I wrote some benchmark code that used _vsnprintf_r() to print the statistical results of my memory test on the Epiphany III. The benchmarks run reliably, however, when I print the results, _vsnprintf_r() appears to hang in the midst of every thousand'th or so invocation--but only when when printing floating point values. Integer values print fine. The calls are made from core memory, although, _vsnprintf_r() resides in external memory with a custom link script based upon the standard fast script. The only modification to fast.ldf is to also load some of my framework code in external memory along with the library. The application code is exercising the mesh pretty extensively as it benchmarks core and external memory on each core individually, and all cores simultaneously.
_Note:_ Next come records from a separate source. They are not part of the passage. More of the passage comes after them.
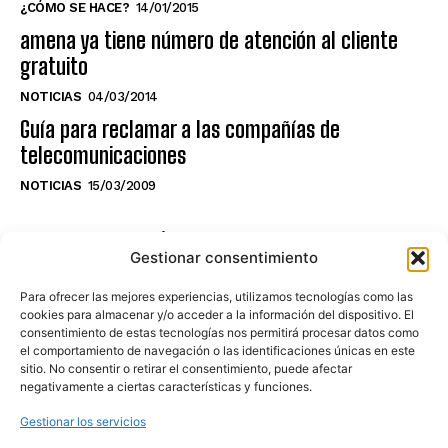
¿CÓMO SE HACE?
14/01/2015
amena ya tiene número de atención al cliente
gratuito
NOTICIAS
04/03/2014
Guía para reclamar a las compañías de
telecomunicaciones
NOTICIAS
15/03/2009
NO TE PIERDAS LO ÚLTIMO DEL CANAL
Gestionar consentimiento
Para ofrecer las mejores experiencias, utilizamos tecnologías como las
cookies para almacenar y/o acceder a la información del dispositivo. El
consentimiento de estas tecnologías nos permitirá procesar datos como
Haz clic en «Estoy de acuerdo» para
el comportamiento de navegación o las identificaciones únicas en este
sitio. No consentir o retirar el consentimiento, puede afectar
activar Youtube
negativamente a ciertas características y funciones.
POLÍTICA DE COOKIES
Gestionar los servicios
Estoy de acuerdo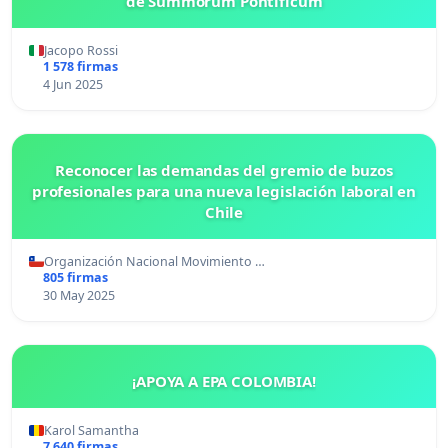
de Summorum Pontificum
Jacopo Rossi
1 578 firmas
4 Jun 2025
Reconocer las demandas del gremio de buzos
profesionales para una nueva legislación laboral en
Chile
Organización Nacional Movimiento …
805 firmas
30 May 2025
¡APOYA A EPA COLOMBIA!
Karol Samantha
7 640 firmas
Obviously, my first thought was that there was some bug in my code--and there still may be. Once I isolated the hang to _vsnprintf_r(), I began to experiment. When I remove the offending call using a double, and replace it with two calls using int (one for each part of the double using floor(), round(), etc.), or just don't print the results, the code runs for hours, i.e. hundreds of thousands to millions of invocations of the library invocation. I spent a fair amount of time ensuring that enough stack space was available, etc, moving code to external memory, etc., as I would presume _vsnprintf_r() was necessarily making calls to a double simulation library. (My recollection is that the C standard requires promotion of a float to double when passed to a function such as _vsnprintf_r(), but that the E3 hardware only supports float.) Output buffer spaces are more than sufficient, and this function should never over-write them anyway. There shouldn't be any memory leaks that accumulate, as the code is reloaded after approximately ten or so results are printed. Each invocation runs a different test via a command line parameter, and there are twenty five different tests, about three loops, that is 75 tests per minute, 4.5K tests per hour, about 30K results/invocations (of _vsnprintf_r()) per hour. I have trapped the relevant interrupts, E_SW_EXCEPTION and E_MEM_FAULT, and nothing is being generated. Nested bash scripts let the system run hours at a time, tmux lets me reconnect via ssh to monitor progress. Temperature is 51.5 degrees Celsius as measured by ztemp.sh. My other applications don't generate floating point results, and all seem to run fine.
I generally don't believe in statistical debugging or crowd sourcing, however, I was curious as to whether anyone else has seen anything similar?